Start of DATA SHOWN

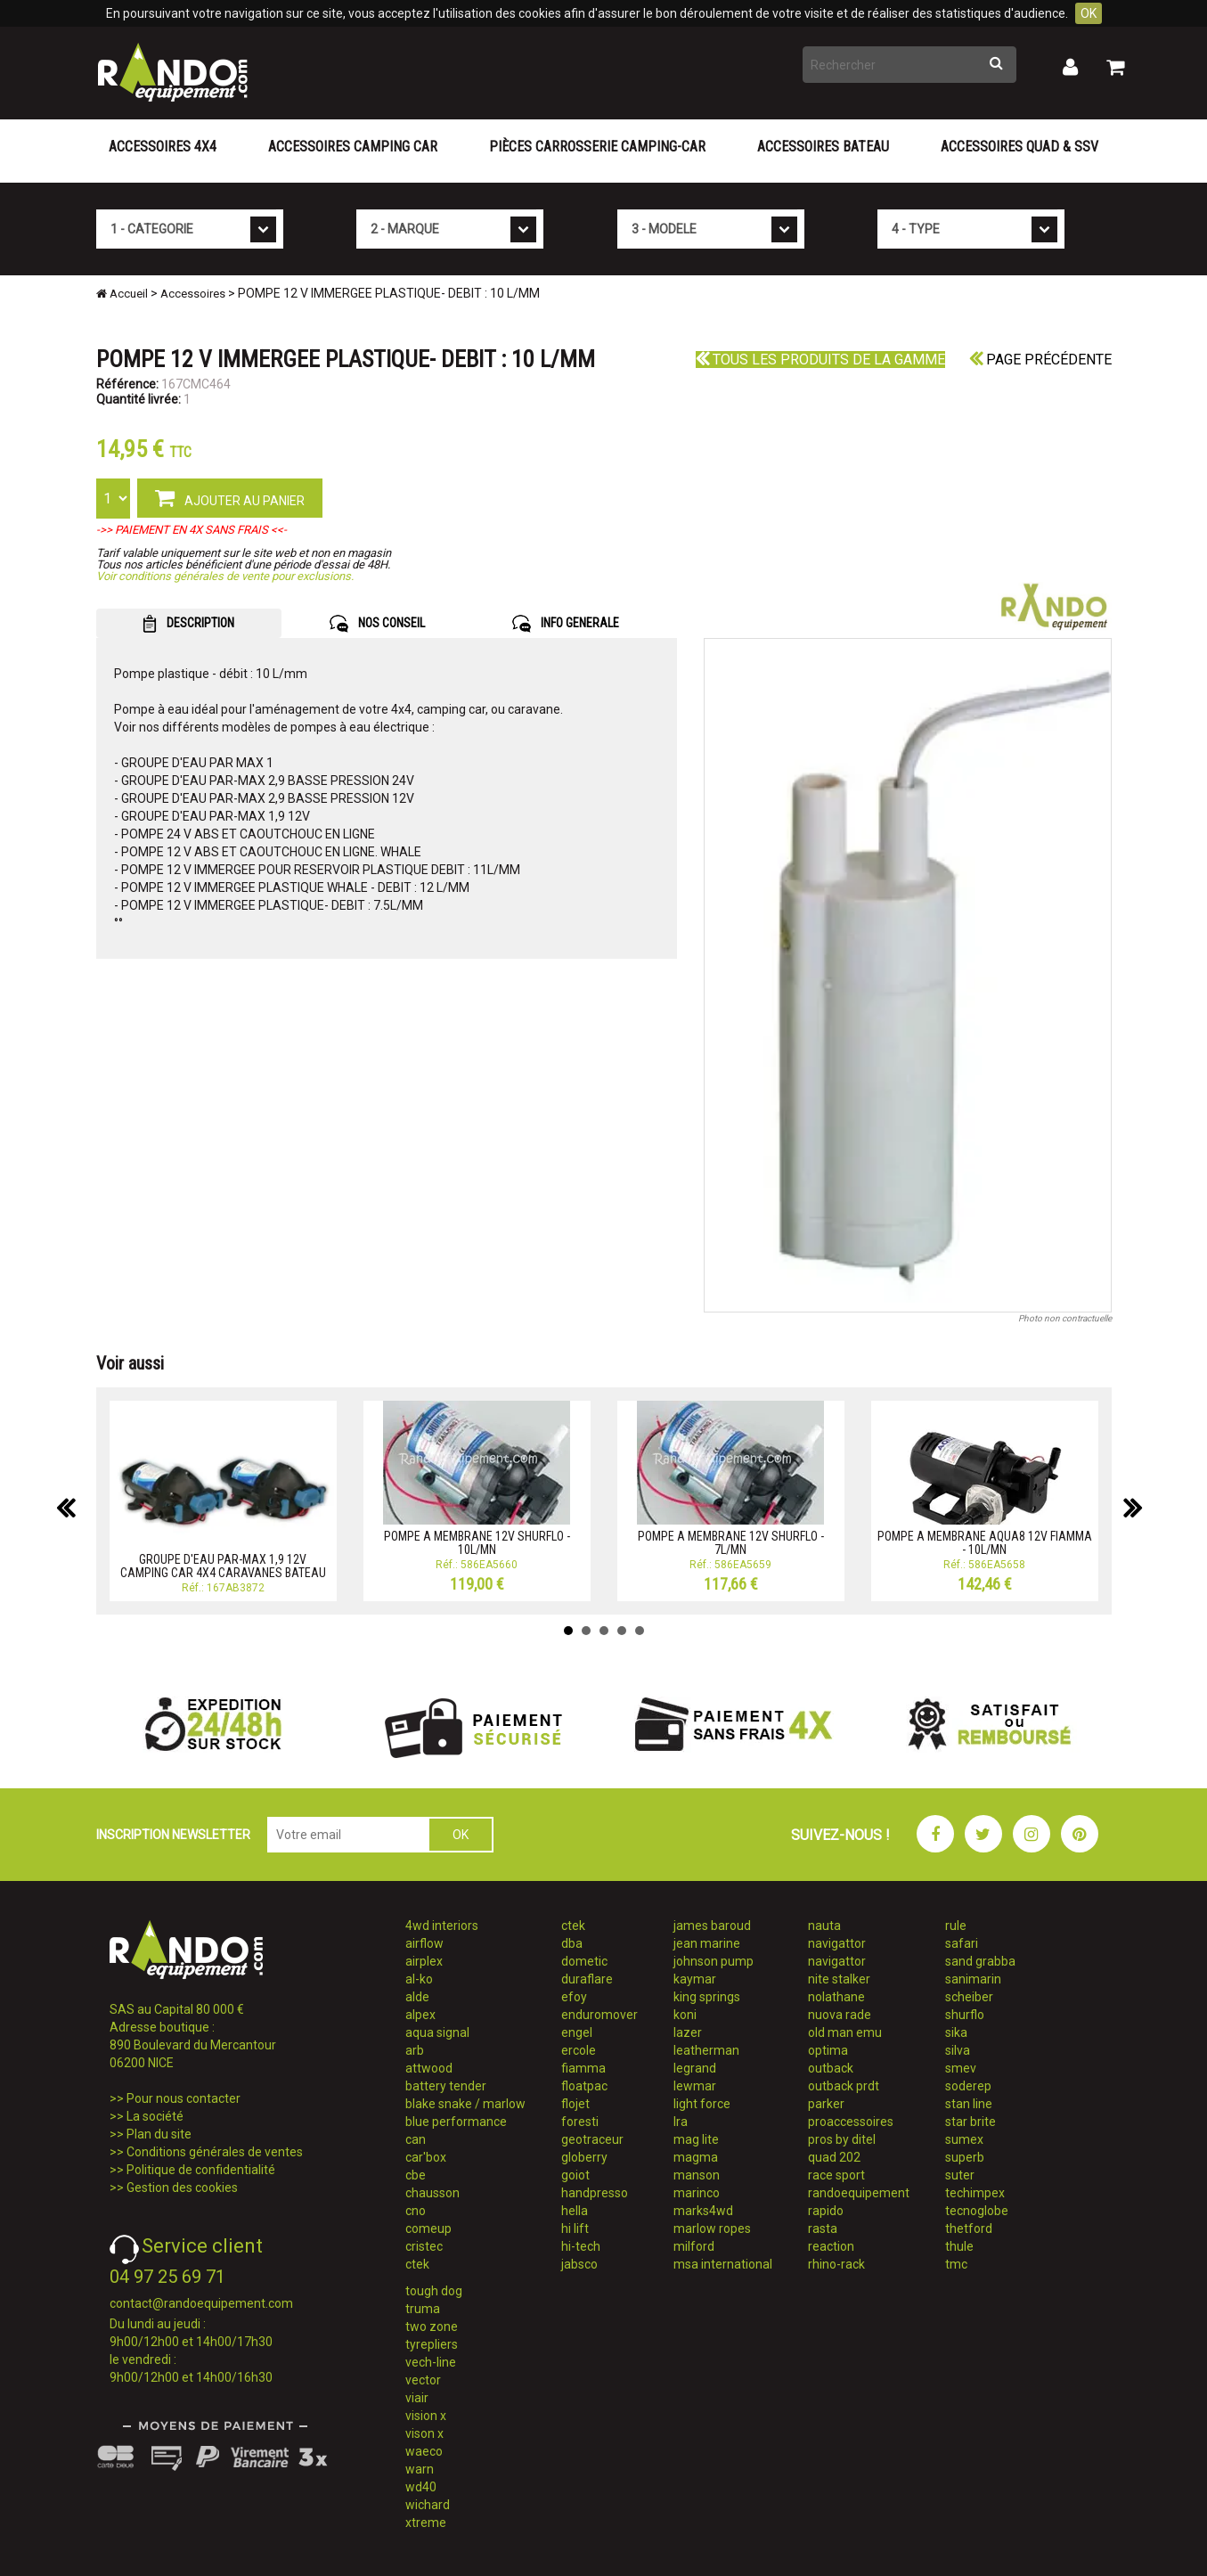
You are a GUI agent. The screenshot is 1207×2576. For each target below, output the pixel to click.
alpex (420, 2015)
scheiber (969, 1997)
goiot (575, 2175)
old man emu (845, 2032)
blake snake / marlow (465, 2104)
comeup (428, 2228)
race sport (836, 2175)
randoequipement (858, 2193)
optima (828, 2050)
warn (419, 2469)
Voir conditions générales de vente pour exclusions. (225, 576)
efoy (574, 1997)
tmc (956, 2264)
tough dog (433, 2291)
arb (414, 2050)
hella (574, 2211)
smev (960, 2068)
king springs (706, 1997)
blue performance (456, 2121)
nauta (824, 1925)
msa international (722, 2264)
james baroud (712, 1925)
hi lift (575, 2228)
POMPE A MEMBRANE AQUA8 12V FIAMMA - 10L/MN (984, 1543)
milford (693, 2246)
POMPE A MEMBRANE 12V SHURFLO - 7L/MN (731, 1543)
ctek (417, 2264)
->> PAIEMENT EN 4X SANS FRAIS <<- (191, 529)
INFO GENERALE (565, 624)
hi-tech (580, 2246)
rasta (822, 2228)
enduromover (599, 2015)
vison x (424, 2433)
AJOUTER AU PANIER (230, 497)
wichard (427, 2505)
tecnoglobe (976, 2211)
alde (417, 1997)
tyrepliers (431, 2344)
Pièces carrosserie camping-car (597, 146)
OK (1089, 13)
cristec (424, 2246)
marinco (696, 2193)
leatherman (706, 2050)
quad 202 (834, 2157)
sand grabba (980, 1961)
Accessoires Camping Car (352, 146)
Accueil (122, 293)
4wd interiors (441, 1925)
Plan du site (159, 2134)
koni (685, 2015)
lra (680, 2121)
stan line (968, 2104)
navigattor (837, 1943)
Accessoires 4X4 (162, 146)
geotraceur (592, 2139)
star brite (970, 2121)
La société (154, 2116)
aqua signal (437, 2032)
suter (960, 2175)
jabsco (579, 2264)
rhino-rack (836, 2264)
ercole (578, 2050)
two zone (431, 2326)
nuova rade (839, 2015)
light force (701, 2104)
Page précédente (1040, 359)
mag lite (696, 2139)
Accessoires (192, 293)
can (415, 2139)
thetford (968, 2228)
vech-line (430, 2362)
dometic (584, 1961)
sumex (964, 2139)
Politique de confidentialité (200, 2170)
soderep (968, 2086)
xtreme (425, 2522)
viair (416, 2398)
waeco (424, 2451)
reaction (831, 2246)
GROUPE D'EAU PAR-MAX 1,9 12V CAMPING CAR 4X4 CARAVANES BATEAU (223, 1566)
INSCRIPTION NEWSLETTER (173, 1835)
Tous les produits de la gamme (820, 359)
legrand (694, 2068)
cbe (415, 2175)
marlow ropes (712, 2228)
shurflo (964, 2015)
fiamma (583, 2068)
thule (959, 2246)
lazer (687, 2032)
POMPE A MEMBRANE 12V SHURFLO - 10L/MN (477, 1543)
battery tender (445, 2086)
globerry (584, 2157)
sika (956, 2032)
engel (576, 2032)
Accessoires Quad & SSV (1019, 146)
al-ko (419, 1979)
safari (961, 1943)
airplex (424, 1961)
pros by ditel (842, 2139)
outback (830, 2068)
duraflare (587, 1979)
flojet (575, 2104)
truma (422, 2309)
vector (423, 2380)
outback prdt (843, 2086)
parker (826, 2104)
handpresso (594, 2193)
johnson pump (713, 1961)
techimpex (975, 2193)
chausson (432, 2193)
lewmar (694, 2086)
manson (696, 2175)
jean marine (706, 1943)
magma (695, 2157)
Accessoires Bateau (823, 146)
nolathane (836, 1997)
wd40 (420, 2487)
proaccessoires (850, 2121)
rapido (826, 2211)
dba (572, 1943)
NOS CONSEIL (377, 624)
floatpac (584, 2086)
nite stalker (839, 1979)
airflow (424, 1943)
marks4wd (703, 2211)
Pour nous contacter (183, 2098)
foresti (580, 2121)
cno (415, 2211)
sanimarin (973, 1979)
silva (957, 2050)
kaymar (694, 1979)
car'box (425, 2157)
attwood (429, 2068)
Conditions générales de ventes (214, 2152)
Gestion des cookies (182, 2187)
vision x (425, 2415)
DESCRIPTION (188, 624)
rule (955, 1925)
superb (964, 2157)
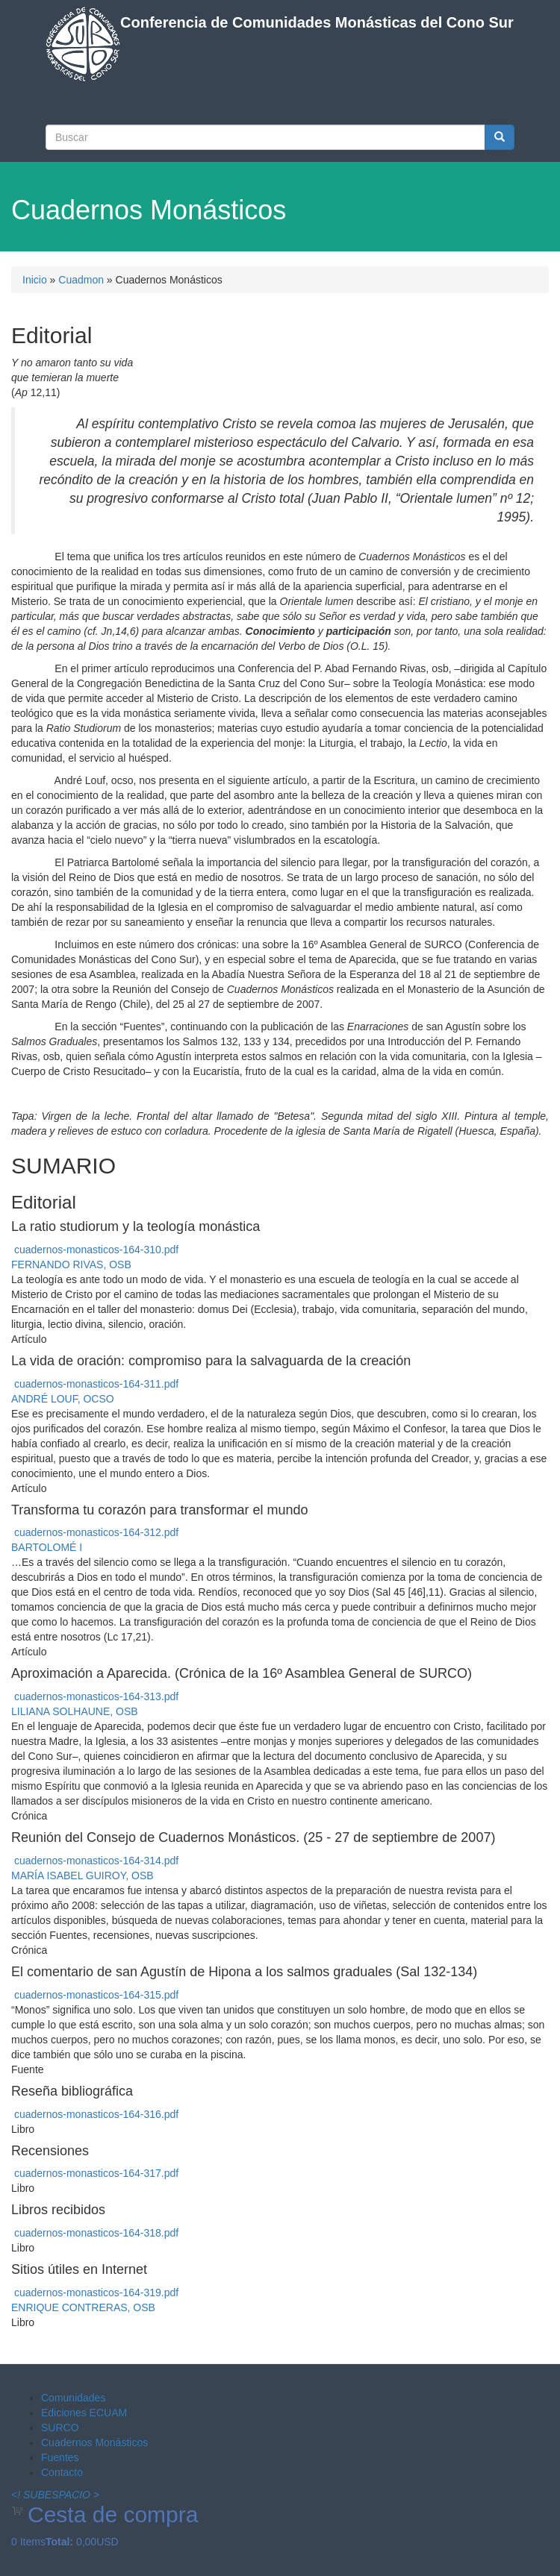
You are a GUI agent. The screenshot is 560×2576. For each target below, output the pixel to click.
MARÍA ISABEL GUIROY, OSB (82, 1875)
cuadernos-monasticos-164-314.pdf (96, 1861)
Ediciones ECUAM (84, 2413)
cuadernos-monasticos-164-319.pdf (96, 2292)
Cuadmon (81, 280)
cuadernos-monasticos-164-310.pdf (96, 1250)
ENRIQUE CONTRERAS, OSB (83, 2307)
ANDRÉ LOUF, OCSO (62, 1399)
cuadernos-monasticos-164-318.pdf (96, 2233)
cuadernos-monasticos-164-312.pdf (96, 1532)
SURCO (60, 2428)
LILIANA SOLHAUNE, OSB (74, 1711)
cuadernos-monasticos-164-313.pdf (96, 1696)
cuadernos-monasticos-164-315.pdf (96, 1995)
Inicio (34, 280)
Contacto (62, 2472)
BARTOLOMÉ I (46, 1547)
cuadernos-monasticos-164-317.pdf (96, 2173)
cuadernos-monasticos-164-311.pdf (96, 1384)
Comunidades (73, 2398)
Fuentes (60, 2457)
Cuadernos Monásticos (94, 2442)
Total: (59, 2542)
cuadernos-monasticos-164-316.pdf (96, 2114)
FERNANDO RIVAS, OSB (71, 1264)
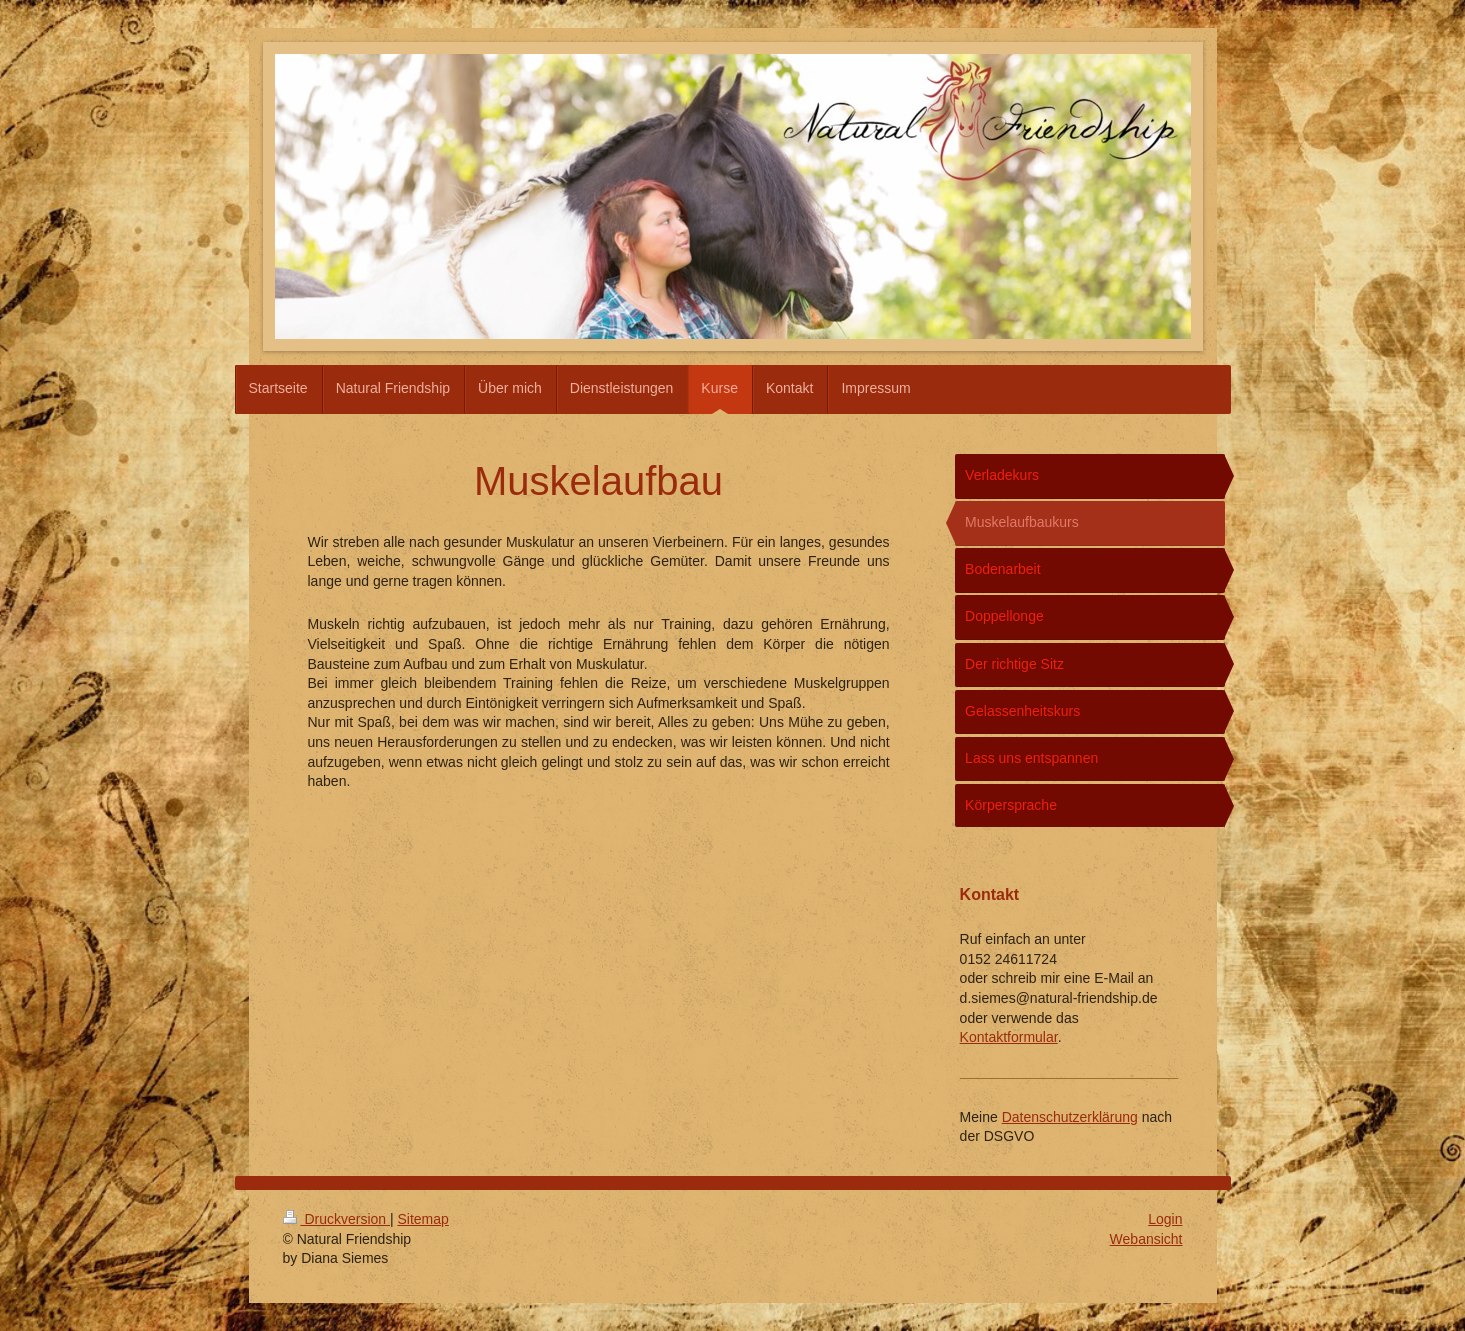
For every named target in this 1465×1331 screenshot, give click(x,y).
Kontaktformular (1009, 1037)
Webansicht (1146, 1239)
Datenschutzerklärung (1070, 1117)
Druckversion (336, 1219)
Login (1165, 1219)
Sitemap (423, 1219)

End of DATA SHOWN

● **TO DO**:
Among the entries above, locate the lines containing "Voir conditions générales" and "james baroud (712, 1925)", and transcribe exactly those two lines and all lines between.

● **SOLUTION FOR THIS TASK**:
Voir conditions générales de vente pour exclusions. (225, 576)
efoy (574, 1997)
tmc (956, 2264)
tough dog (433, 2291)
arb (414, 2050)
hella (574, 2211)
smev (960, 2068)
king springs (706, 1997)
blue performance (456, 2121)
nauta (824, 1925)
msa international (722, 2264)
james baroud (712, 1925)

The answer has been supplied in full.